Marco: We are seeing an increasing number of customers needing massive scale when it comes to collecting and querying metrics. And we see this growing need across the industry to scale to a number of metrics, which just a couple of years ago were unimaginable. When we are running Grafana Mimir, we are talking about more than a billion active time series for a single tenant, for a single customer.
Tom: A billion.
Marco: I didn’t even know how many zeros are in a billion.
Tom: This is an American billion, right? So it’s nine. It’s not a British billion, which has 12. … Cyril, what is the blazing fast performance bit of Mimir?
Cyril: There are more and more customers nowadays that want to query across multiple clusters, for instance. So this high cardinality of data across a single query exists, and Mimir has been designed to be able to fulfill this need. So you can query across a lot of series, across a lot of clusters, across a lot of namespaces, and you’re going to be able, for instance, get information across your cluster or across multiple clusters.
Tom: I always quote, when people ask me, that the techniques we’ve used have made certain high cardinality queries up to 40 times faster.
Marco: It’s increasing every time we talk about it. [laughs]
Tom: Is it?
Marco: Yeah, we started with 10 then 20, 30, 40. It’s getting bigger.
Tom: This was months ago. In the results I saw, there was one query that was 40 times faster.
Marco: There are some edge cases getting fast. But what we observe typically is about 10x faster with query sharding.
Mat: What’s query sharding? What’s going on there?

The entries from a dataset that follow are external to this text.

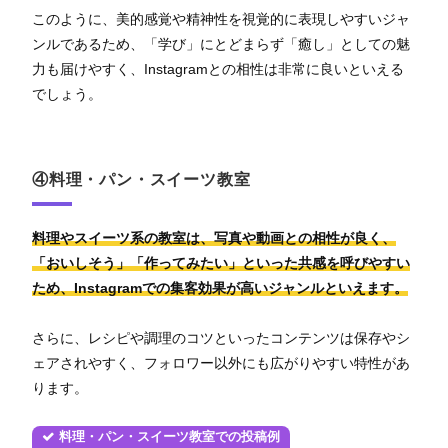
このように、美的感覚や精神性を視覚的に表現しやすいジャ
ンルであるため、「学び」にとどまらず「癒し」としての魅
力も届けやすく、Instagramとの相性は非常に良いといえる
でしょう。
④料理・パン・スイーツ教室
料理やスイーツ系の教室は、写真や動画との相性が良く、
「おいしそう」「作ってみたい」といった共感を呼びやすい
ため、Instagramでの集客効果が高いジャンルといえます。
さらに、レシピや調理のコツといったコンテンツは保存やシ
ェアされやすく、フォロワー以外にも広がりやすい特性があ
ります。
料理・パン・スイーツ教室での投稿例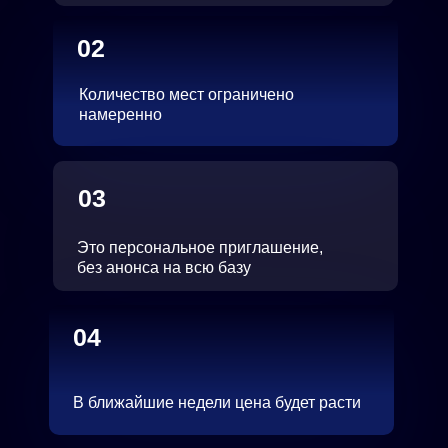
02
Количество мест ограничено
намеренно
03
Это персональное приглашение,
без анонса на всю базу
04
В ближайшие недели цена будет расти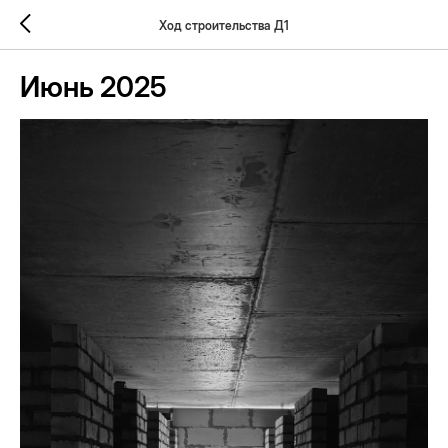
Ход строительства Д1
Июнь 2025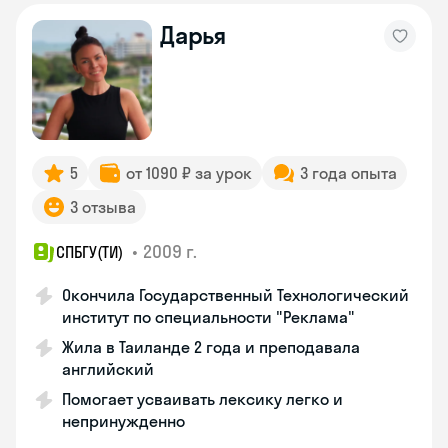
Дарья
5
от 1090 ₽ за урок
3 года опыта
3 отзыва
•
2009 г.
СПБГУ(ТИ)
Окончила Государственный Технологический
институт по специальности "Реклама"
Жила в Таиланде 2 года и преподавала
английский
Помогает усваивать лексику легко и
непринужденно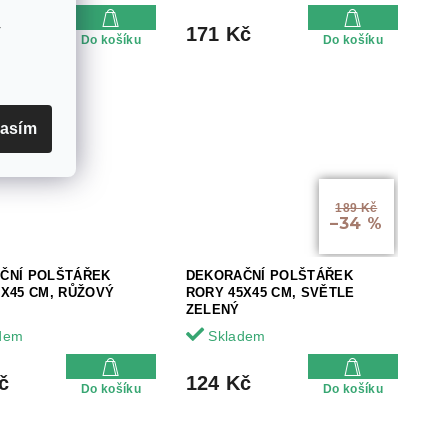
v
č
171 Kč
Do košíku
Do košíku
asím
189 Kč
–34 %
ČNÍ POLŠTÁŘEK
DEKORAČNÍ POLŠTÁŘEK
5X45 CM, RŮŽOVÝ
RORY 45X45 CM, SVĚTLE
ZELENÝ
dem
Skladem
č
124 Kč
Do košíku
Do košíku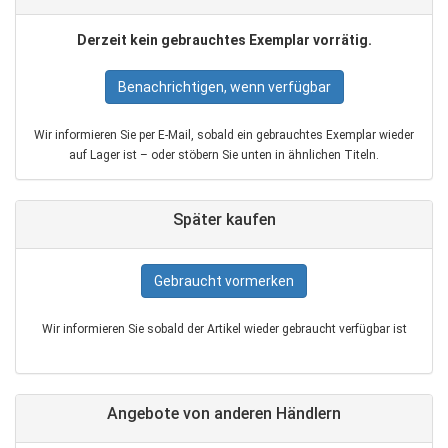
Derzeit kein gebrauchtes Exemplar vorrätig.
Benachrichtigen, wenn verfügbar
Wir informieren Sie per E‑Mail, sobald ein gebrauchtes Exemplar wieder
auf Lager ist – oder stöbern Sie unten in ähnlichen Titeln.
Später kaufen
Gebraucht vormerken
Wir informieren Sie sobald der Artikel wieder gebraucht verfügbar ist
Angebote von anderen Händlern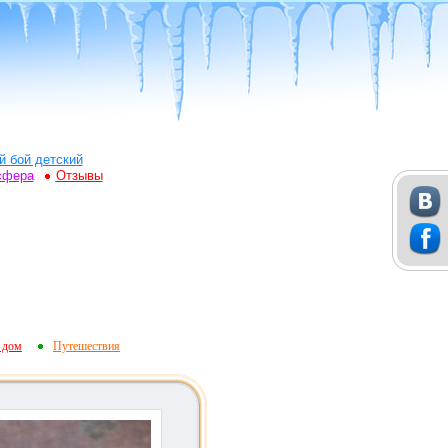
й бой детский
сфера
Отзывы
 дом
Путешествия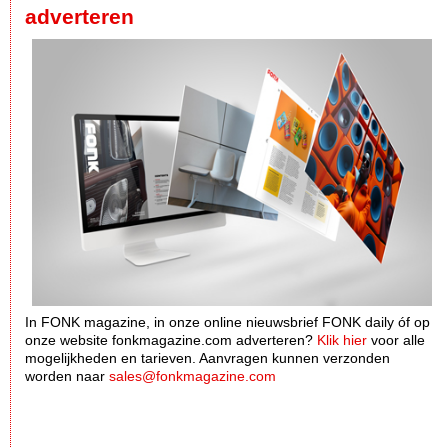
adverteren
In FONK magazine, in onze online nieuwsbrief FONK daily óf op
onze website fonkmagazine.com adverteren?
Klik hier
voor alle
mogelijkheden en tarieven. Aanvragen kunnen verzonden
worden naar
sales@fonkmagazine.com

Cyril: The idea is that we will parallelize a query. So until now we were actually parallelizing a query just by day or by time. But in the case, as Marco said, where there’s a billion active time series in a cluster, then by time is not enough anymore. So you want to be able to split by data, and we call that shard. A shard is actually a set of series. So what we are going to do is we’re going to actually execute PromQL on a set of selected series. For instance, we’re going to use 16 times, and each of them will only work on 1/16th of the data. And then we’re going to recombine the data back on the front end and you’re going to be able to speed up the query by 16x — or 40x apparently.
“We’re always trying to find ways to release [features] as open source. So one of the reasons we’ve done Mimir is to get the core technology that we’ve built out there and in front of more people.”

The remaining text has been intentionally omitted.